Apesar da correção nos preços do petróleo que impactou a Petrobras (PETR3 -1,40%, PETR4 -0,90%), e das preocupações com o envolvimento do Banco do Brasil (BBAS3 -1,84%) no suporte aos Correios, o Ibovespa encontrou fôlego para subir. O bom desempenho do setor financeiro, com exceção do Banco do Brasil, contribuiu para impulsionar o índice.
A sessão foi marcada por oscilações, com o Ibovespa variando entre a mínima de 141.153,91 pontos e a máxima de 142.905,10 pontos. Ao final do dia, o índice fechou em 142.603,66 pontos, registrando uma alta de 0,65%. O volume de negociação, impulsionado pelo vencimento de opções, atingiu R$ 45,5 bilhões.
No ranking das maiores altas do Ibovespa, destacaram-se Assaí (ASAI3 +5,98%), MRV (MRVE3 +4,81%) e RD Saúde (RADL3 +4,54%). Já no campo negativo, Embraer (EMBR3 -2,44%), Brava (BRAV3 -2,24%) e Prio (PRIO3 -2,04%) registraram as maiores quedas. Vale (VALE3 +1,86%), a principal ação do índice, teve um desempenho notável, contrariando a queda do minério de ferro na China.

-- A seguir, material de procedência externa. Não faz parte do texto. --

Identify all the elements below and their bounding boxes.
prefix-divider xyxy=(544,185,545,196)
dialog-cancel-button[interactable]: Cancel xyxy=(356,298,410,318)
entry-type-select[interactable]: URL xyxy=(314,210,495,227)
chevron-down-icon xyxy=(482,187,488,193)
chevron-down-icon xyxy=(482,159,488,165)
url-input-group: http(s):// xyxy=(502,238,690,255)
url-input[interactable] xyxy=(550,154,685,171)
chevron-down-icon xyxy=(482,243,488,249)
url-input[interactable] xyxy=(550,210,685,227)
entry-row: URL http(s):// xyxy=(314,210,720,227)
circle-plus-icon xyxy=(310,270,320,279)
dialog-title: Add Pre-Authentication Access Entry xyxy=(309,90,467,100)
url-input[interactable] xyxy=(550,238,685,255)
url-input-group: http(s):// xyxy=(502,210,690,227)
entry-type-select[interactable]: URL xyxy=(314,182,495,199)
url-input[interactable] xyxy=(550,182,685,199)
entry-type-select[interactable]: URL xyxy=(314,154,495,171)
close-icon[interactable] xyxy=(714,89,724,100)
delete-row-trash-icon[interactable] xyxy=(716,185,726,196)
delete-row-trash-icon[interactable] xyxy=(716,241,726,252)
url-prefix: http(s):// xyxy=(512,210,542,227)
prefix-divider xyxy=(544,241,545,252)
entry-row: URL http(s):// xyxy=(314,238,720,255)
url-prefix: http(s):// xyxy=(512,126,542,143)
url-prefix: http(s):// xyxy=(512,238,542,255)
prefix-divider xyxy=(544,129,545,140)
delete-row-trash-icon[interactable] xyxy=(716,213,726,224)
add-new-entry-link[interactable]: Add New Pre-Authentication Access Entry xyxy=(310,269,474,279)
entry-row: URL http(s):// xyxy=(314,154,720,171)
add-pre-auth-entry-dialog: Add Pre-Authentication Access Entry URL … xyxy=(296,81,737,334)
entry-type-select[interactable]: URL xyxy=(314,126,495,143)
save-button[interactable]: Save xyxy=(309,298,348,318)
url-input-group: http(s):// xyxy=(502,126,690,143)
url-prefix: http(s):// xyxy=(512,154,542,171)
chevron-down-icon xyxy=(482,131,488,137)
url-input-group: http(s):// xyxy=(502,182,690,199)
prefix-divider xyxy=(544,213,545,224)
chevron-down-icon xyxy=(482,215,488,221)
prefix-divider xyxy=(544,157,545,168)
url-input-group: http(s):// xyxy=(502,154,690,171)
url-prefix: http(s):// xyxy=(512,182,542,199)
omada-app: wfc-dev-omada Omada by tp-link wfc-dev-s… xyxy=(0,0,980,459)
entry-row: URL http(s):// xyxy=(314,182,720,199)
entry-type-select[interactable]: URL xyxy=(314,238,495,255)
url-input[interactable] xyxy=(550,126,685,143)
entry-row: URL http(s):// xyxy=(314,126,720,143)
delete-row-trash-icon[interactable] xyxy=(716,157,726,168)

Segundo João Soares, cofundador da Rio Negro Investimentos, o cenário externo favorável, impulsionado pelo ajuste no câmbio e pelas declarações consideradas “dovish” de autoridades do Federal Reserve, tem contribuído para o fluxo de investimentos em mercados emergentes como o Brasil. “O que tem motivado as altas na Bolsa brasileira vem muito do otimismo e da expectativa de quedas de juros nos Estados Unidos, o que resulta em atração de fluxo estrangeiro”, complementa Leonardo Santana, sócio da Top Gain.